Lucious is even ready to drop new music before he gets out of lockup, so he assembles a group of inmate musicians and engineers, orders a bunch of equipment, and sets it all up in a storage closet to record his hot new single “Snitchin’ Ass Bitch.” I’m just talking about what happened in the episode, that’s all. It’s great to see Empire focused back on its music, and there’s plenty of it in “Country,” including a couple great Jamal songs and some cute pop stuff from Tiana. But “Snitchin’ Ass Bitch” is the centerpiece, and that song feels incredibly anachronistic. I’ve never had a solid idea of what type of artist Lucious is supposed to be, and I feel even more confused about it now. The kids want Drake, Kendrick Lamar, Wale, and Future. “Bitch” is like the bonus track on a UGK CD single imported from Belgium. Still, not bad for one take in a storage closet.

Stray observations:

  • I love Jussie Smollett’s performance in his Spilling The Tea interview. He sounded just as faux-warm and affected as most media trained young stars sound in actual interviews.

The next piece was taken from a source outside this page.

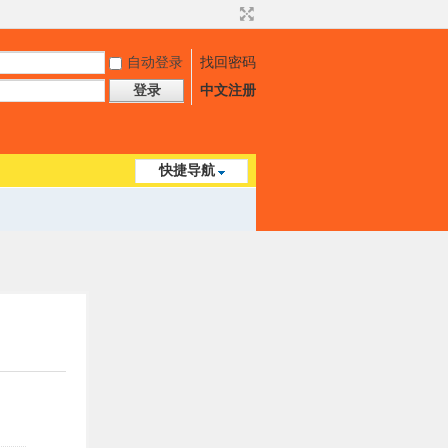
自动登录
找回密码
登录
中文注册
快捷导航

  • I’m concerned about Anika as a character. Specifically, I’m worried about how the character’s being written. Anika gets a studio session in which V openly disrespects her a storm out, once again implying her incompetence even while Andre insists she’s “one of the best A&Rs in the business.” Either Anika has practical value to a record label or she was riding Lucious’ coattails, but the story needs to follow one path or the other.
  • Hakeem had an office? What was in that banker’s box he was carrying out? I’d guess around 1,200 Magnum condoms, a small arsenal of Nerf guns, and what is widely considered “the Rolls-Royce of weed grinders.” Also probably some spare loofahs, because that dude loves a bubble bath.
  • Hakeem is pretty solid here. His impulsiveness is principled and serves the story well. He also conceptualizes Rainbow Sensation, and I hope he puts his foot down over that name, because it’s phenomenal.
  • My other gripe with “Snitchin’ Ass Bitch” is the decision to run the finished audio of the track over the scene of Lucious recording it. I get that the music is an alternative revenue stream for Fox, but having Lucious in prison was a great opportunity to show the raw talent he supposedly has. A full acapella performance on the yard would have been cool, and I think Terrence Howard could totally carry it off.
  • The flashback of young Lucious with his mother, his earliest memory of his mother’s mental illness, was well done. And Kelly Rowland’s appearance is exactly the type of guest apperances the show should do more of. It’s strategic and unobtrusive, unlike having Andre Leon Talley randomly pop up to throw shade at Cookie.
  • Chris Bridges is now such a serious actor, he no longer uses “Ludacris” in his credit.